**Exercise brief:**
Please state how many lines of the records hold the string "below", giving nothing but the number.
*** Opening of Available data ***
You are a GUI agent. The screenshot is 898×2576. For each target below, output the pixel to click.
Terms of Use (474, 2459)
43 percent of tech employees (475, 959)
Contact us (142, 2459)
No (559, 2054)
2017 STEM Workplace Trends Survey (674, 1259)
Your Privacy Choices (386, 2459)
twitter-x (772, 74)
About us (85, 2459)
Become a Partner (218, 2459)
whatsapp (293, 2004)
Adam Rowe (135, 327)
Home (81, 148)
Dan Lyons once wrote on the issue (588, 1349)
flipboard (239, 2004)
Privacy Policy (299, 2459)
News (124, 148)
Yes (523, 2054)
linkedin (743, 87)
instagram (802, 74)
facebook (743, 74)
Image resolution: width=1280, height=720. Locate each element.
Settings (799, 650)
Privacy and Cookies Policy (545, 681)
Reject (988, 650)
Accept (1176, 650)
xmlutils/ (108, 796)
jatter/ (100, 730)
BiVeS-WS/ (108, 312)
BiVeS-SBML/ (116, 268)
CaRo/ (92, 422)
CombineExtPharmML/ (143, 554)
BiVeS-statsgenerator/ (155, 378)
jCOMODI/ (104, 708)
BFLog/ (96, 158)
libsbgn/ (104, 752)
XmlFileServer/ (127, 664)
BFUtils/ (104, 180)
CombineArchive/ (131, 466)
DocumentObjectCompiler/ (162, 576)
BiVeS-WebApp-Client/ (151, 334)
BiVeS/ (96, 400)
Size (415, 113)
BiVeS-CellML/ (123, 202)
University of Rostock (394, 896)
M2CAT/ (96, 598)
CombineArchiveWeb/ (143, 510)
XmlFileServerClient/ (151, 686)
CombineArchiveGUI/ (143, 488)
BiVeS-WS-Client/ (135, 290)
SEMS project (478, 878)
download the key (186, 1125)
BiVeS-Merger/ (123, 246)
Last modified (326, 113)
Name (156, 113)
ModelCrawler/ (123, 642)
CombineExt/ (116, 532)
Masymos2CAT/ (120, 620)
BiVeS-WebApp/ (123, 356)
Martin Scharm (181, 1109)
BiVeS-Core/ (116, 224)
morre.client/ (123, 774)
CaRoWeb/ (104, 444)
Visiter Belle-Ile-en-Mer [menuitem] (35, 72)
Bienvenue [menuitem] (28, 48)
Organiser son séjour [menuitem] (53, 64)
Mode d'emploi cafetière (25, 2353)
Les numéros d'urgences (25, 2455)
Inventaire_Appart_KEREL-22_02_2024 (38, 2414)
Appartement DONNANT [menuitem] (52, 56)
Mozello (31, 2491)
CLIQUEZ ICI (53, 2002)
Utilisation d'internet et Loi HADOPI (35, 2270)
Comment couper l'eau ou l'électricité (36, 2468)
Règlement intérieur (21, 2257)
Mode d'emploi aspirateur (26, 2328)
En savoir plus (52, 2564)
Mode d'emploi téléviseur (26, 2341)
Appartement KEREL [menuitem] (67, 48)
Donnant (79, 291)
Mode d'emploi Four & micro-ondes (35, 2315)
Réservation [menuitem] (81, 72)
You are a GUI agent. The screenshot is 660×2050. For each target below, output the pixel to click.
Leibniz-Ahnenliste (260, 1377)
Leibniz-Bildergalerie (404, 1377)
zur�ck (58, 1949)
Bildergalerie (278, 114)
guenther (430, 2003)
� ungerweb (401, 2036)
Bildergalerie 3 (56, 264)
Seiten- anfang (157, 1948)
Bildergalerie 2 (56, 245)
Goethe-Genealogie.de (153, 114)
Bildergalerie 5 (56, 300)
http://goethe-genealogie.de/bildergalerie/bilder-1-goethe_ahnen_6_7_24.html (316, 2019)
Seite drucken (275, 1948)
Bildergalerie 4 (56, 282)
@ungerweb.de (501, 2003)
*** Close of Available data ***
**Problem solution:**
2